I took the above photo while hiking on the most breathtakingly gorgeous beach I’ve ever seen, Playa Llorona in Corcovado National Park, Costa Rica.
This seemingly lonely Coke bottle was actually found just meters from a giant trash heap on the beach that contained a myriad of man-made items, chiefly plastics. If you’d like to see the photos I took of this scene click here and click through to the right. Although our guides weren’t entirely certain of the origin of all the trash, they were nearly positive it was not a dump, as the national park is miles away from any residential areas. What was apparently going on was ocean currents occurring a certain way that a lot of the crap that gets put into the ocean, in Costa Rica or elsewhere, ended up here. I even hypothesized that some of the trash may have migrated there from the great Pacific Garbage Patch.
Needless to say, I found the scene disturbing.

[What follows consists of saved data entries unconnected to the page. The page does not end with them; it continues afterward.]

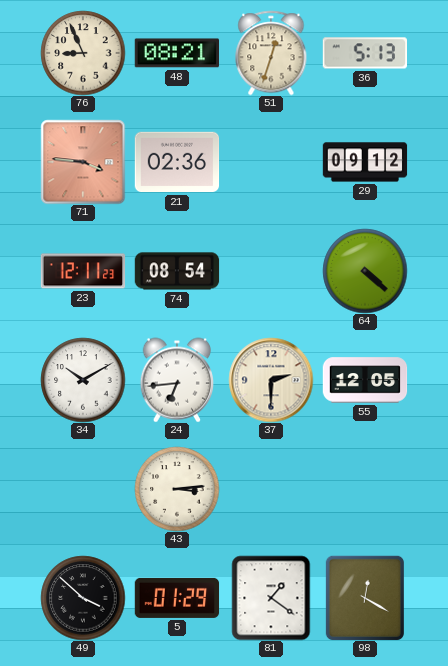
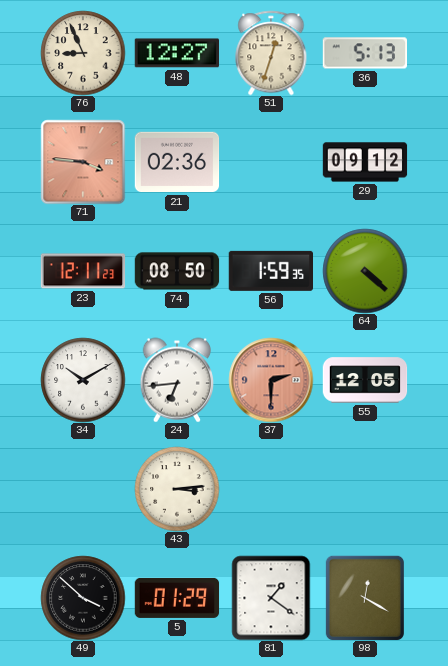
48: 08:21 -> 12:27
74: 08:54 -> 08:50
56: none -> 1:59
37 dial: cream -> salmon
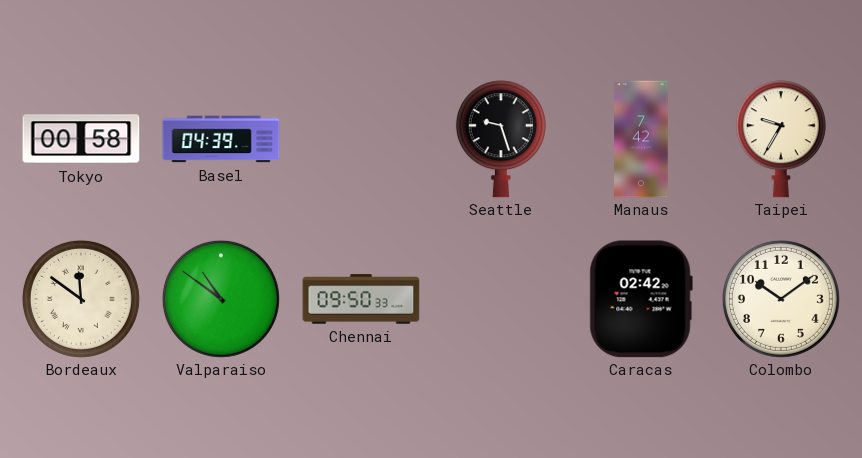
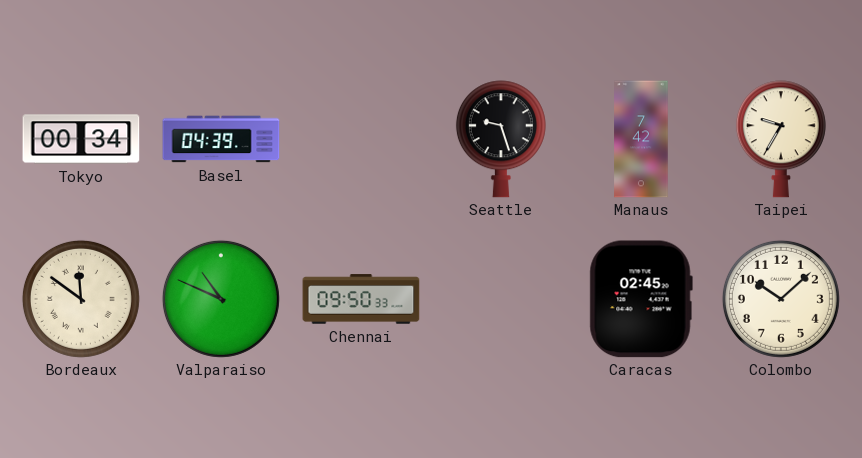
Tokyo: 00:58 -> 00:34
Valparaiso: 10:51 -> 10:49
Caracas: 02:42 -> 02:45
Colombo: 10:09 -> 10:08
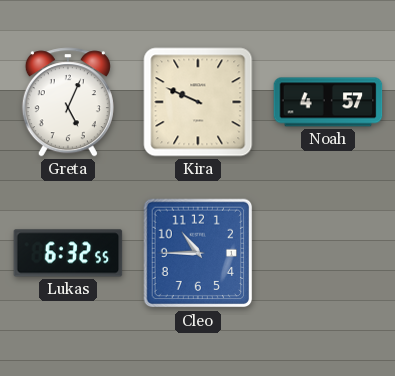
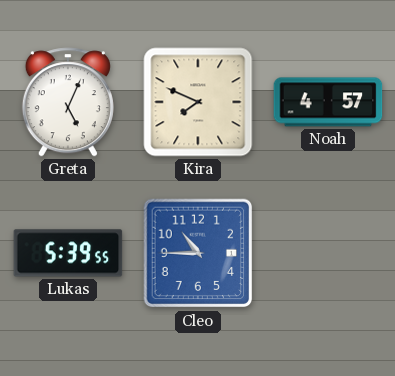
Kira: 9:49 -> 7:49
Lukas: 6:32 -> 5:39
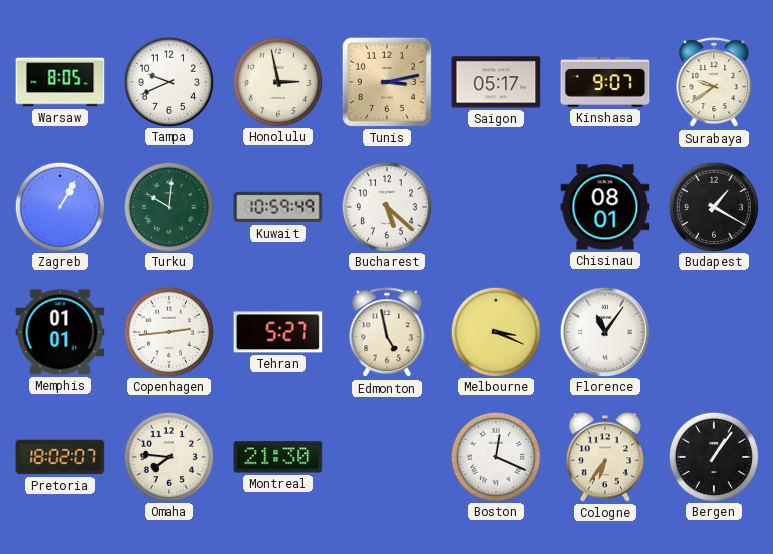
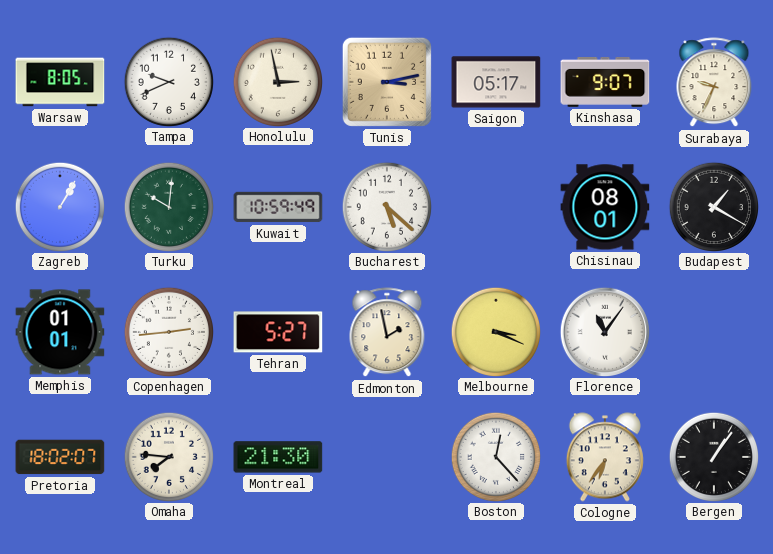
Surabaya: 9:39 -> 9:34
Edmonton: 4:58 -> 1:58
Boston: 12:19 -> 12:23
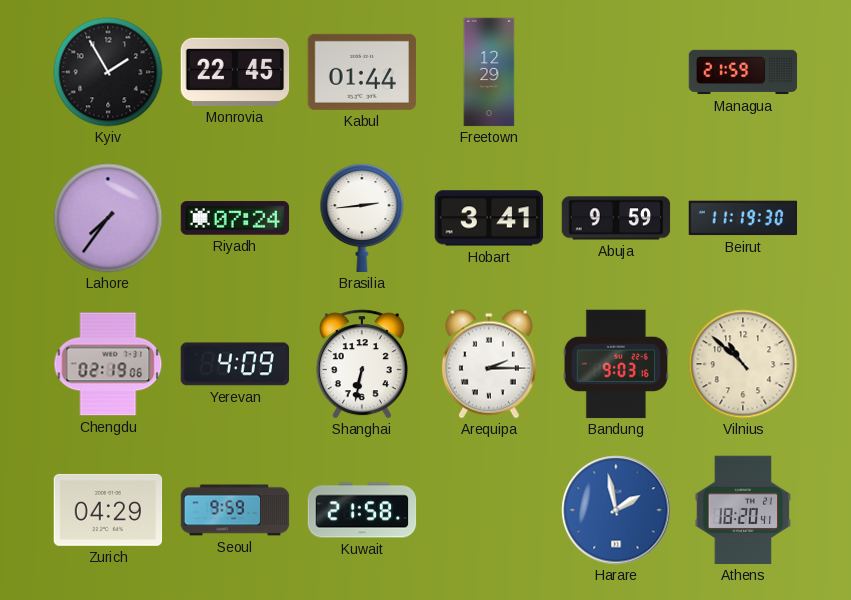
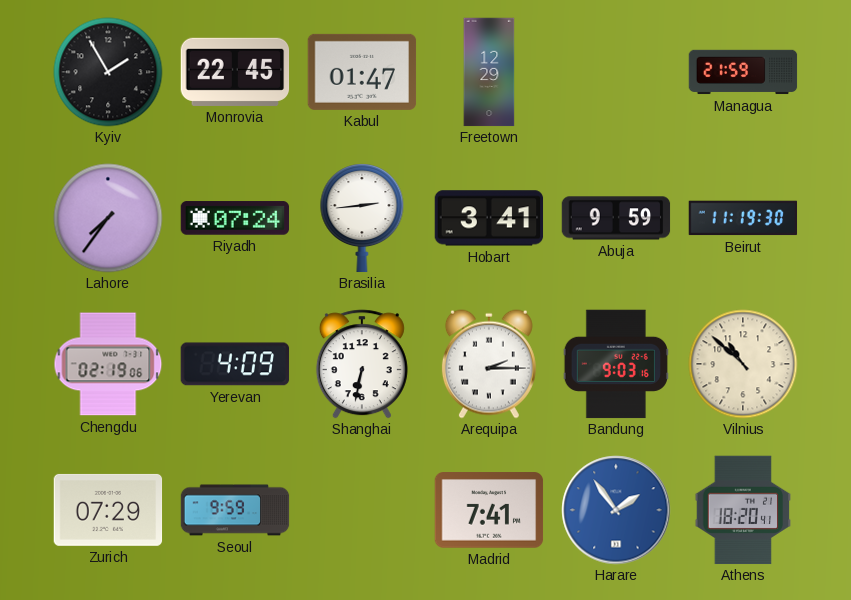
Kabul: 01:44 -> 01:47
Zurich: 04:29 -> 07:29
Kuwait: 21:58 -> none
Madrid: none -> 7:41
Harare: 1:58 -> 1:54
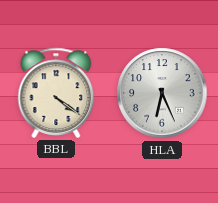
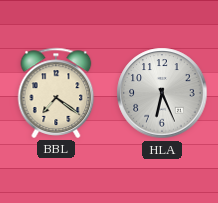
BBL: 4:21 -> 7:21
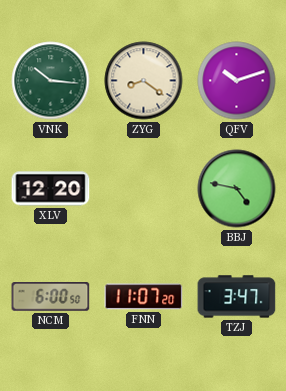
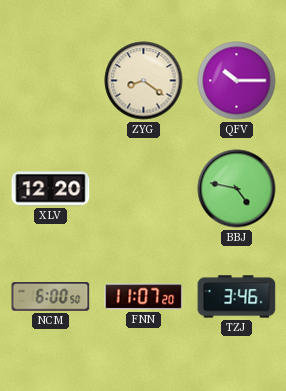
VNK: 10:16 -> none
QFV: 10:12 -> 10:15
TZJ: 3:47 -> 3:46
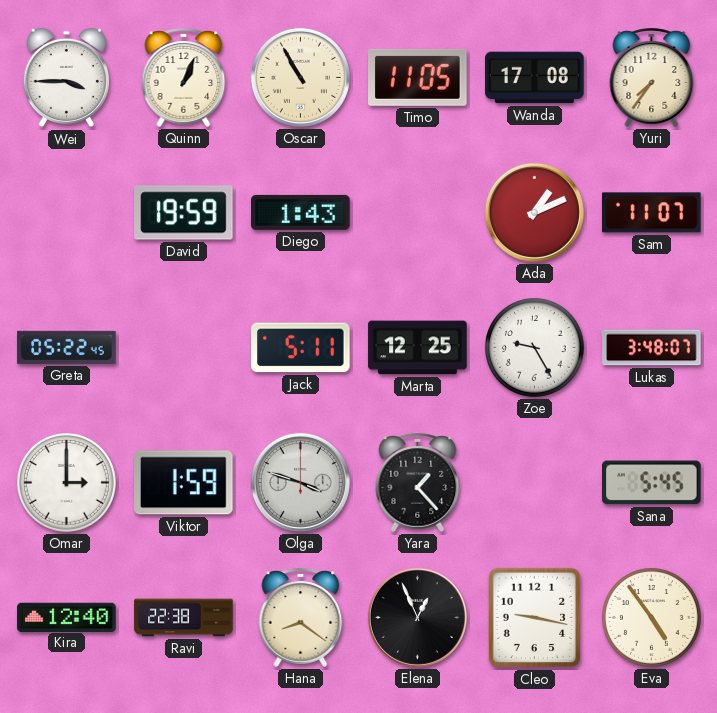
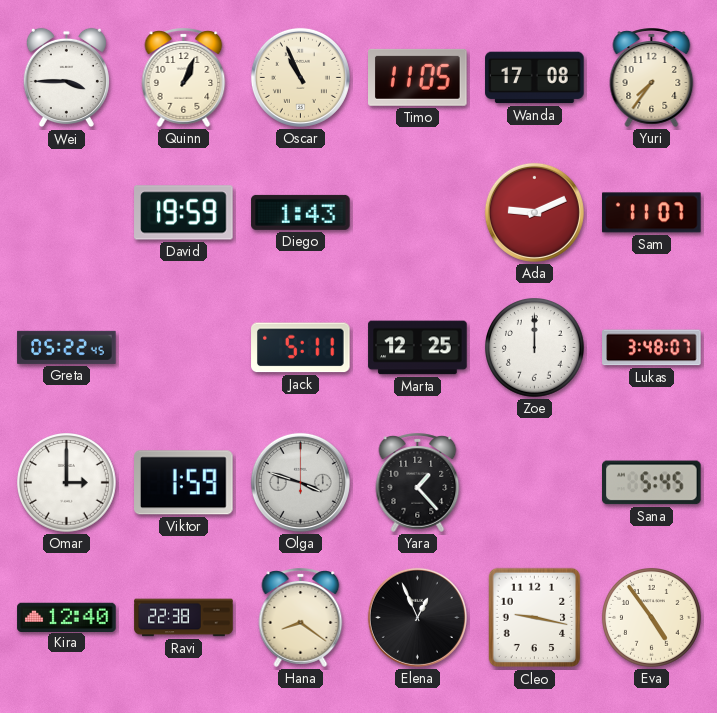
Oscar: 10:55 -> 10:56
Ada: 1:11 -> 9:11
Zoe: 9:25 -> 12:00
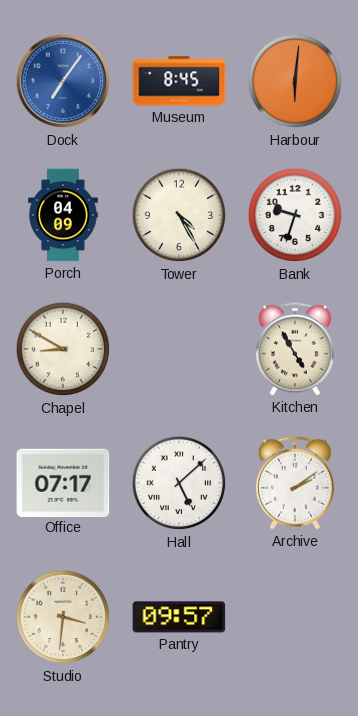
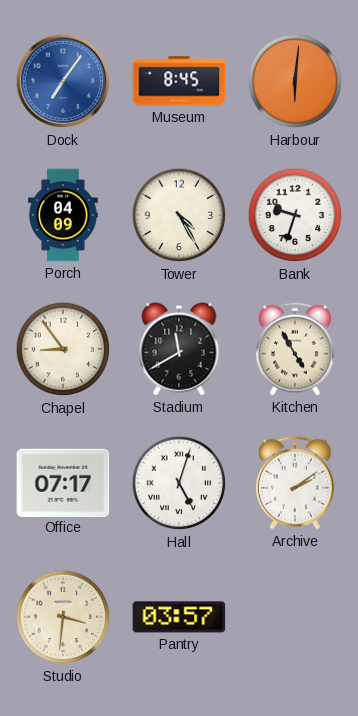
Chapel: 8:50 -> 8:54
Stadium: none -> 11:40
Hall: 5:08 -> 5:03
Pantry: 09:57 -> 03:57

I continued the rest of my hike with a lump in my throat and a feeling of dark hopelessness creeping up my spine. Here I was what felt like a lightyear from civilization, taking a 10 hour hike…*ahem* I’ll say that again, a TEN HOUR hike out into the wilderness to see a corner of the earth not yet subject to human “progress”. What do I find? Trash. And it wasn’t just in the heap. I saw discarded containers every so often as we walked. I saw small fragments of plastic among oystercatcher (a bird similar to a sandpiper) eggs. I saw man-made debris just feet from a sea turtle nest. To say I was shocked would be dishonest because I have long known how far the problem of human wastefulness has stretched. However to be physically confronted with it was something I was just not emotionally prepared for.
So this is my beef with humanity. Waste. Not just any waste, but casual, pervasive, even encouraged waste. In our industrial era we have “progressed” so far yet taken care of so few of the problems that come with growth. Our culture of consumerism constantly encourages new purchases, while offering limited to no constructive options for what to do with the old “stuff”. To use the words of the director at the lodge I volunteered at, “I buy something, I enjoy the contents of this package, this thing I have purchased. But when I am done with the packaging or the item it becomes society’s problem, not mine”. Here is the underlying problem. Every thing that is produced, every thing that is purchased has externalities. These go all the way from enabling childhood labor to fossil fuel depletion (in the case of plastics for example) to the creation of trash when the item is no longer needed. Currently, these externalities are factored into neither the cost nor the decision to buy such a product, for most people at least. Because there is no personal ill effect of this waste, people go on purchasing until their heart’s content (hint: which is never) and there are oceanic garbage islands the size of large states.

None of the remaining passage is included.